* _Supplied data_
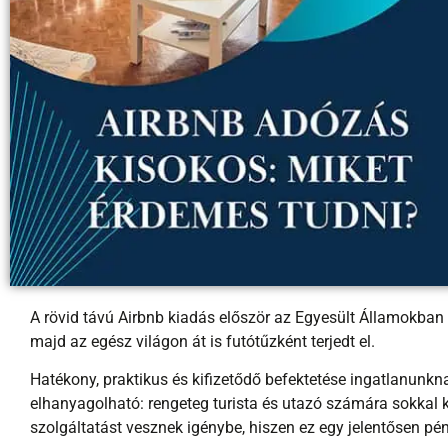
A rövid távú Airbnb kiadás először az Egyesült Államokban
majd az egész világon át is futótűzként terjedt el.
Hatékony, praktikus és kifizetődő befektetése ingatlanunk
elhanyagolható: rengeteg turista és utazó számára sokkal 
szolgáltatást vesznek igénybe, hiszen ez egy jelentősen 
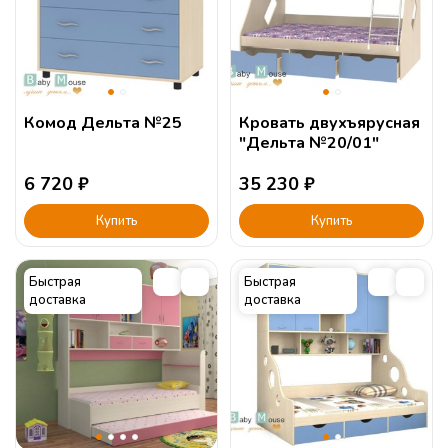
Комод Дельта №25
Кровать двухъярусная
"Дельта №20/01"
6 720
₽
35 230
₽
Купить
Купить
Быстрая
Быстрая
доставка
доставка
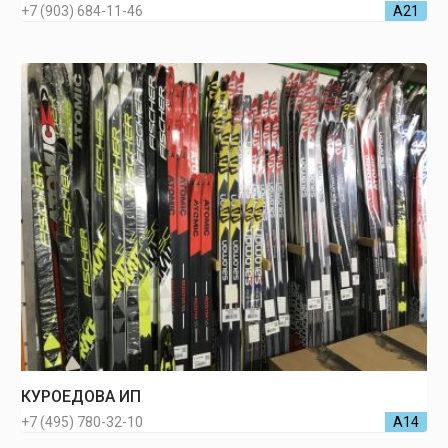
+7 (903) 684-11-46
А21
КУРОЕДОВА ИП
+7 (495) 780-32-10
А14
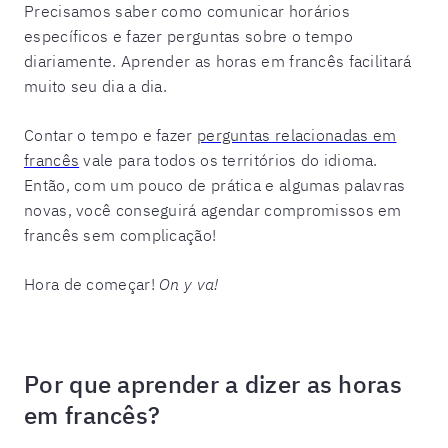
Precisamos saber como comunicar horários
específicos e fazer perguntas sobre o tempo
diariamente. Aprender as horas em francês facilitará
muito seu dia a dia.
Contar o tempo e fazer
perguntas relacionadas em
francês
vale para todos os territórios do idioma.
Então, com um pouco de prática e algumas palavras
novas, você conseguirá agendar compromissos em
francês sem complicação!
Hora de começar!
On y va!
Por que aprender a dizer as horas
em francês?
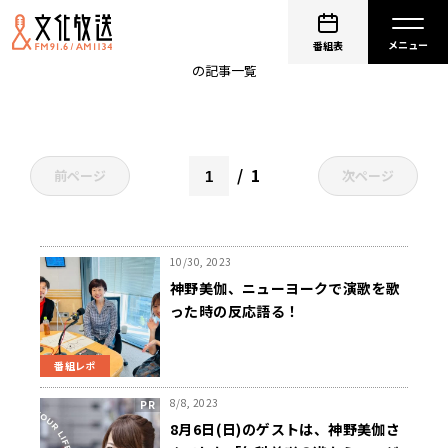
神野美伽
番組表
の記事一覧
1
前ページ
次ページ
10/30, 2023
神野美伽、ニューヨークで演歌を歌
った時の反応語る！
番組レポ
8/8, 2023
8月6日(日)のゲストは、神野美伽さ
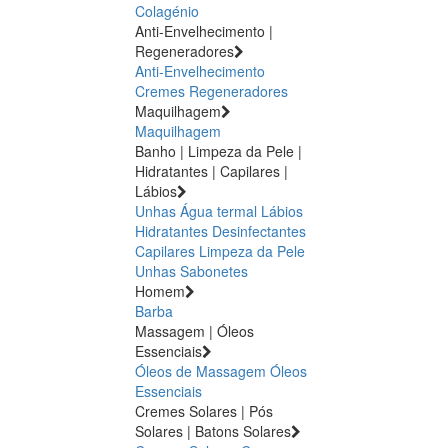
Colagénio
Anti-Envelhecimento |
Regeneradores
Anti-Envelhecimento
Cremes Regeneradores
Maquilhagem
Maquilhagem
Banho | Limpeza da Pele |
Hidratantes | Capilares |
Lábios
Unhas
Água termal
Lábios
Hidratantes
Desinfectantes
Capilares
Limpeza da Pele
Unhas
Sabonetes
Homem
Barba
Massagem | Óleos
Essenciais
Óleos de Massagem
Óleos
Essenciais
Cremes Solares | Pós
Solares | Batons Solares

* _Exercise objective_
Wherever the word "Pele" turns up in a line of the entries above, copy that line.

* _Answer section_
Banho | Limpeza da Pele |
Limpeza da Pele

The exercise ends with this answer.